Data for analysis:
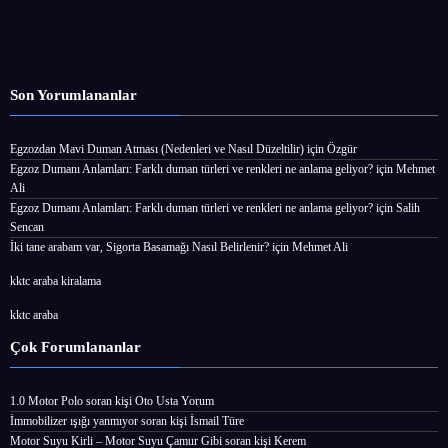
Son Yorumlananlar
Egzozdan Mavi Duman Atması (Nedenleri ve Nasıl Düzeltilir)
için
Özgür
Egzoz Dumanı Anlamları: Farklı duman türleri ve renkleri ne anlama geliyor?
için
Mehmet
Ali
Egzoz Dumanı Anlamları: Farklı duman türleri ve renkleri ne anlama geliyor?
için
Salih
Sencan
İki tane arabam var, Sigorta Basamağı Nasıl Belirlenir?
için
Mehmet Ali
kktc araba kiralama
kktc araba
Çok Forumlananlar
1.0 Motor Polo
soran kişi
Oto Usta Yorum
İmmobilizer ışığı yanmıyor
soran kişi İsmail Türe
Motor Suyu Kirli – Motor Suyu Çamur Gibi
soran kişi Kerem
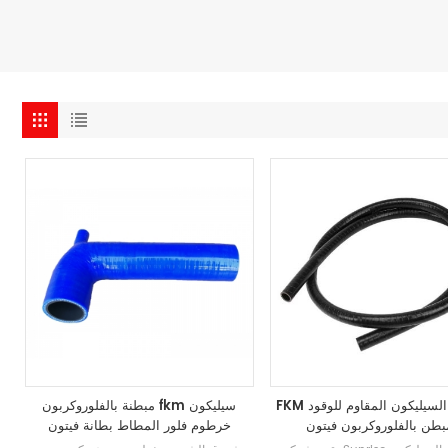
FKM خرطوم السيليكون المقاوم للوقود
مبطنة بالفلوروكربون fkm سيليكون
بطن بالفلوروكربون فيتون
خرطوم فلور المطاط بطانة فيتون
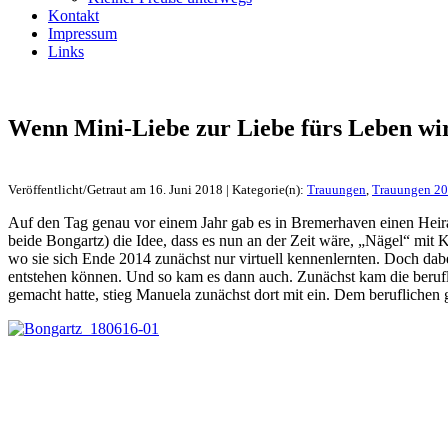
Kontakt
Impressum
Links
Wenn Mini-Liebe zur Liebe fürs Leben wi
Veröffentlicht/Getraut am 16. Juni 2018 | Kategorie(n):
Trauungen
,
Trauungen 2
Auf den Tag genau vor einem Jahr gab es in Bremerhaven einen Heira
beide Bongartz) die Idee, dass es nun an der Zeit wäre, „Nägel“ mit
wo sie sich Ende 2014 zunächst nur virtuell kennenlernten. Doch dabe
entstehen können. Und so kam es dann auch. Zunächst kam die berufl
gemacht hatte, stieg Manuela zunächst dort mit ein. Dem berufliche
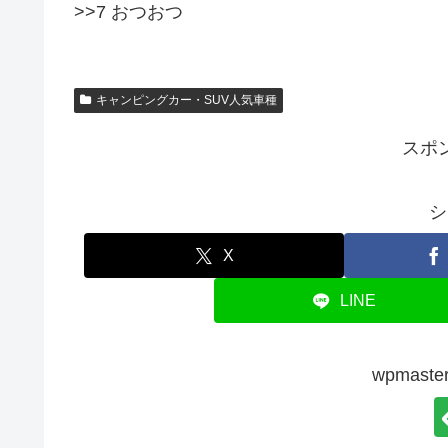
>>7 おつおつ
キャンピングカー・SUV人気車種
スポ
シ
X
LINE
wpmas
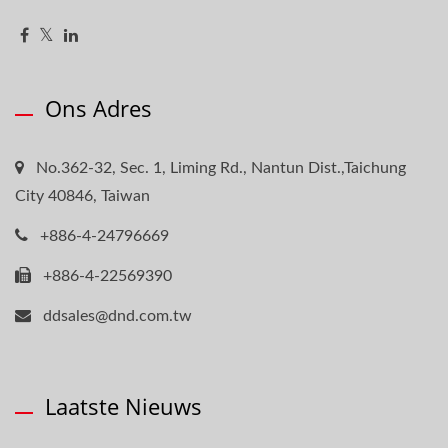
Ons Adres
No.362-32, Sec. 1, Liming Rd., Nantun Dist.,Taichung
City 40846, Taiwan
+886-4-24796669
+886-4-22569390
ddsales@dnd.com.tw
Laatste Nieuws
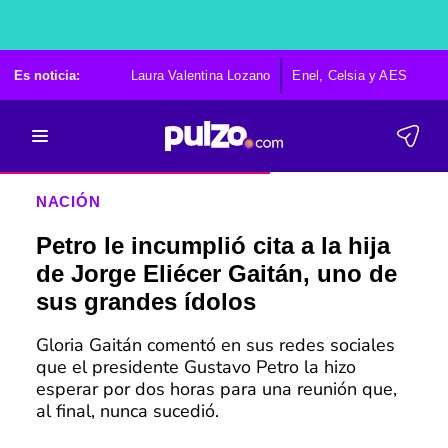
Es noticia:
Laura Valentina Lozano
Enel, Celsia y AES
Po
NACIÓN
Petro le incumplió cita a la hija
de Jorge Eliécer Gaitán, uno de
sus grandes ídolos
Gloria Gaitán comentó en sus redes sociales
que el presidente Gustavo Petro la hizo
esperar por dos horas para una reunión que,
al final, nunca sucedió.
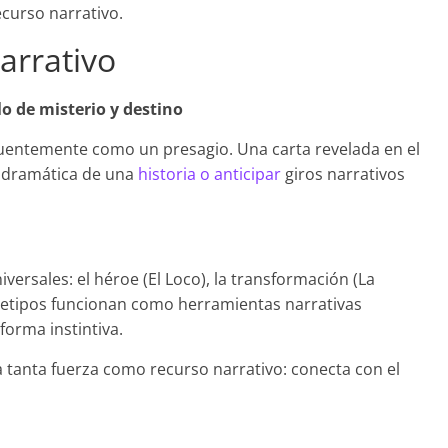
curso narrativo.
arrativo
o de misterio y destino
 frecuentemente como un presagio. Una carta revelada en el
 dramática de una
historia o anticipar
giros narrativos
versales: el héroe (El Loco), la transformación (La
rquetipos funcionan como herramientas narrativas
orma instintiva.
nga tanta fuerza como recurso narrativo: conecta con el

Prompt:
Whenever a line of the data above includes the word "kişi", copy that line.

Result of this exercise:
soran kişi
soran kişi İsmail Türe
soran kişi Kerem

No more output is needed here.